Recorded data:
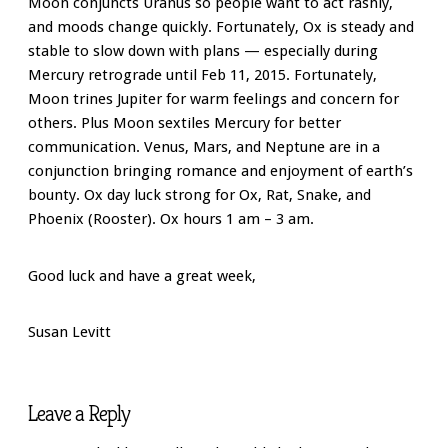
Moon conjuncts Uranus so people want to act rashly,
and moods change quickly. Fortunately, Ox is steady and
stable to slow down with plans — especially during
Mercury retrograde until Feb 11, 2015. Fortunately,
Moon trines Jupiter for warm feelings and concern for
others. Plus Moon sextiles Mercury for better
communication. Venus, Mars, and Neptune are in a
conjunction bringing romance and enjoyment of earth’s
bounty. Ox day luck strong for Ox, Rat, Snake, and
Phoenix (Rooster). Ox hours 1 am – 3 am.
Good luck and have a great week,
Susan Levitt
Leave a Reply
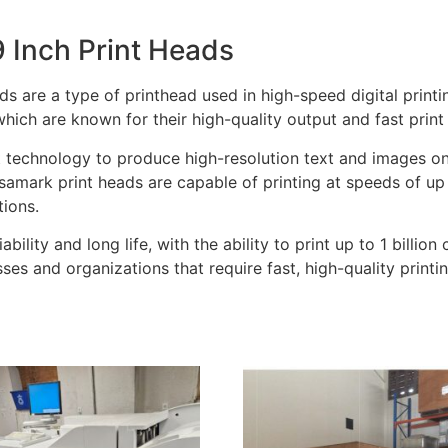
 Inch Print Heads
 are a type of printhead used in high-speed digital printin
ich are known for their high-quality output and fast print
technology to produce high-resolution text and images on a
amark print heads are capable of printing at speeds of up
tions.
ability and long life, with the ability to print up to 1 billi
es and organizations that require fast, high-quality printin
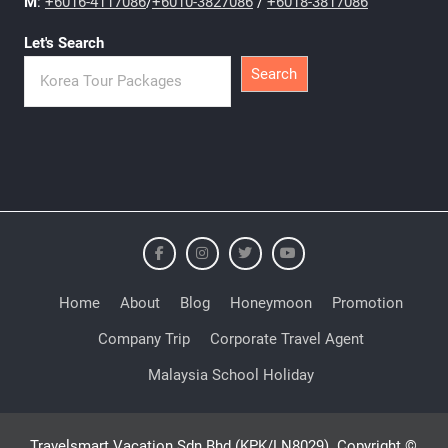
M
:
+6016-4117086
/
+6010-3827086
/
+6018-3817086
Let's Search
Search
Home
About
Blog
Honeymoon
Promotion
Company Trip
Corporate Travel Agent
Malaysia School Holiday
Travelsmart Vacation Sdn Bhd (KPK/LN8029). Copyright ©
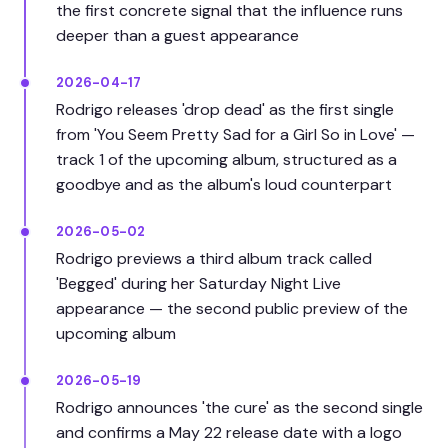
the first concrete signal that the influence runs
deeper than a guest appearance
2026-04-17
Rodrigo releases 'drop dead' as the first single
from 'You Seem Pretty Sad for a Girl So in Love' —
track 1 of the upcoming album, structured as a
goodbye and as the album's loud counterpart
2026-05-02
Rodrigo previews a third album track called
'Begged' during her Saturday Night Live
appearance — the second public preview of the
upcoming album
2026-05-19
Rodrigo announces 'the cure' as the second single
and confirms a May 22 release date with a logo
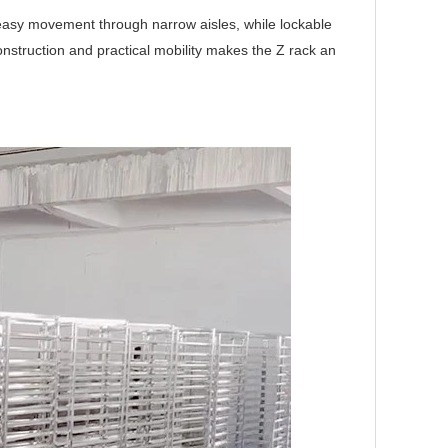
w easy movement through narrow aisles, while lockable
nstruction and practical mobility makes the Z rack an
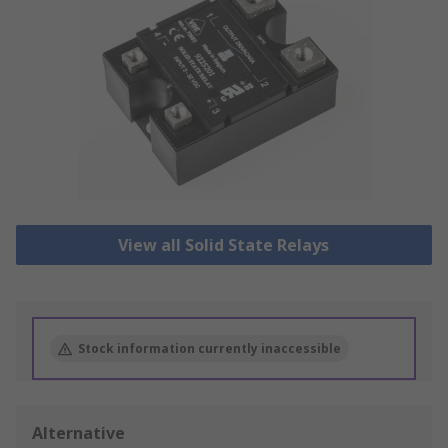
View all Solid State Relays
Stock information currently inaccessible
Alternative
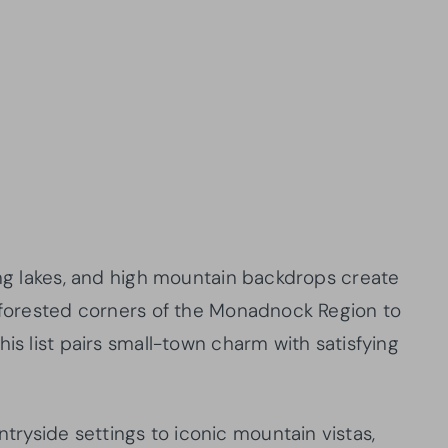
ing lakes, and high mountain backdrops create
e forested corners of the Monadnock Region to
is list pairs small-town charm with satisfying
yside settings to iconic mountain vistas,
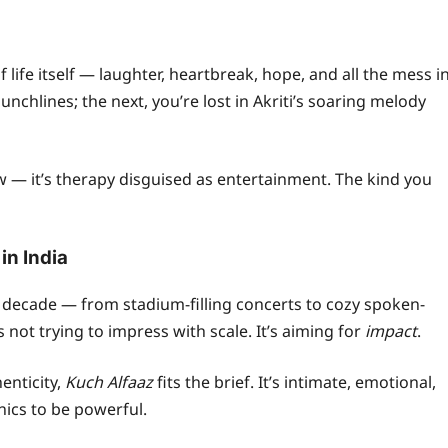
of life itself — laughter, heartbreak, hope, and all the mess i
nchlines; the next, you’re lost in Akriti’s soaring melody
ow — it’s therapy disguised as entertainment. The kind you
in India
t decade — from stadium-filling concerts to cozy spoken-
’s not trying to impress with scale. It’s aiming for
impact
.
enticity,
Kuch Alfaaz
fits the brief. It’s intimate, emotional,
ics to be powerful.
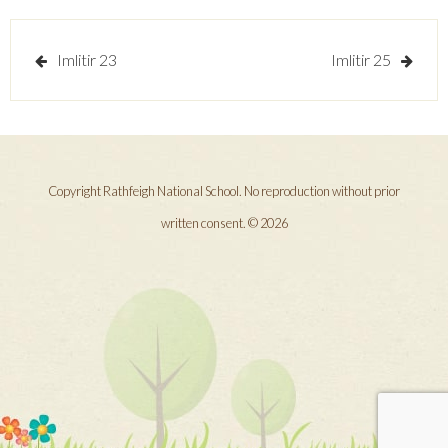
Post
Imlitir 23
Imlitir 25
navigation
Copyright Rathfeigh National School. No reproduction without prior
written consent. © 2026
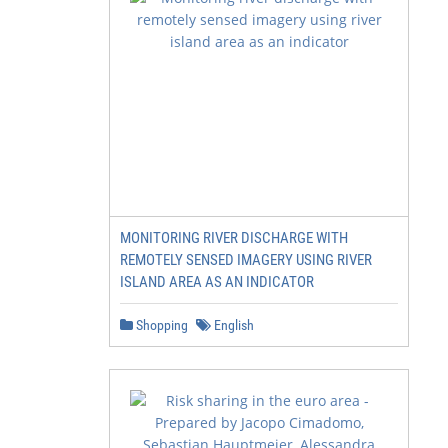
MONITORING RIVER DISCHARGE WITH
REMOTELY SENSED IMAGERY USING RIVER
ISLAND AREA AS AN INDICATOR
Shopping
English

> Work to complete:
Set down exactly the lines from the start of the records through the line containing "Malaysia School Holiday", both included, and omit the pictures.

> Reply:
Moon conjuncts Uranus so people want to act rashly,
and moods change quickly. Fortunately, Ox is steady and
stable to slow down with plans — especially during
Mercury retrograde until Feb 11, 2015. Fortunately,
Moon trines Jupiter for warm feelings and concern for
others. Plus Moon sextiles Mercury for better
communication. Venus, Mars, and Neptune are in a
conjunction bringing romance and enjoyment of earth’s
bounty. Ox day luck strong for Ox, Rat, Snake, and
Phoenix (Rooster). Ox hours 1 am – 3 am.
Good luck and have a great week,
Susan Levitt
Leave a Reply
 Inch Print Heads
 are a type of printhead used in high-speed digital printin
ich are known for their high-quality output and fast print
technology to produce high-resolution text and images on a
amark print heads are capable of printing at speeds of up
tions.
ability and long life, with the ability to print up to 1 billi
es and organizations that require fast, high-quality printin
M
:
+6016-4117086
/
+6010-3827086
/
+6018-3817086
Let's Search
Search
Home
About
Blog
Honeymoon
Promotion
Company Trip
Corporate Travel Agent
Malaysia School Holiday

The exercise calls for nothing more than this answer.